**WHAT YOU WILL DO:**
With the records below as input, work out how many lines include the word "status". Give only the number.

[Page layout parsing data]
++++

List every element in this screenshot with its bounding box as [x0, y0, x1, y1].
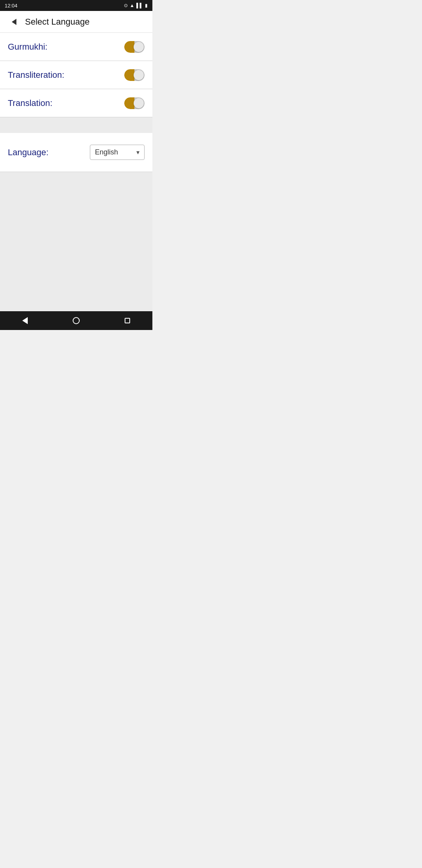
- nav-recents-button[interactable]: [115, 315, 139, 326]
- nav-home-button[interactable]: [63, 314, 89, 327]
- language-dropdown[interactable]: English ▾: [90, 145, 145, 160]
- status-icons: ⊙ ▲ ▌▌ ▮: [124, 3, 148, 8]
- gurmukhi-toggle-thumb: [134, 42, 144, 52]
- page-title: Select Language: [25, 17, 89, 27]
- language-selected-value: English: [95, 148, 118, 156]
- gurmukhi-label: Gurmukhi:: [8, 42, 47, 52]
- content-area: Gurmukhi: Transliteration: Tra: [0, 33, 152, 330]
- transliteration-row: Transliteration:: [0, 61, 152, 89]
- chevron-down-icon: ▾: [136, 149, 139, 156]
- bottom-spacer: [0, 172, 152, 330]
- language-row: Language: English ▾: [0, 133, 152, 172]
- page-root: 12:04 ⊙ ▲ ▌▌ ▮ Select Language Gurmukhi:: [0, 0, 152, 330]
- translation-label: Translation:: [8, 98, 52, 108]
- gurmukhi-toggle[interactable]: [124, 41, 145, 53]
- translation-toggle-thumb: [134, 98, 144, 108]
- nav-bar: [0, 311, 152, 330]
- signal-bars-icon: ▌▌: [136, 3, 143, 8]
- transliteration-label: Transliteration:: [8, 70, 64, 80]
- translation-toggle[interactable]: [124, 97, 145, 109]
- battery-icon: ▮: [145, 3, 148, 8]
- nav-home-icon: [73, 317, 80, 324]
- back-arrow-icon: [12, 19, 16, 25]
- section-spacer: [0, 117, 152, 133]
- transliteration-toggle-thumb: [134, 70, 144, 80]
- signal-icon: ▲: [130, 3, 134, 8]
- gurmukhi-row: Gurmukhi:: [0, 33, 152, 61]
- nav-back-icon: [22, 317, 28, 324]
- back-button[interactable]: [6, 14, 22, 30]
- language-label: Language:: [8, 147, 48, 158]
- app-bar: Select Language: [0, 11, 152, 33]
- notification-icon: ⊙: [124, 3, 128, 8]
- translation-row: Translation:: [0, 89, 152, 117]
- nav-back-button[interactable]: [13, 314, 37, 327]
- transliteration-toggle[interactable]: [124, 69, 145, 81]
- status-time: 12:04: [5, 3, 18, 9]
- status-bar: 12:04 ⊙ ▲ ▌▌ ▮: [0, 0, 152, 11]
- nav-recent-icon: [125, 318, 130, 323]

++++

**TASK ANSWER:**
3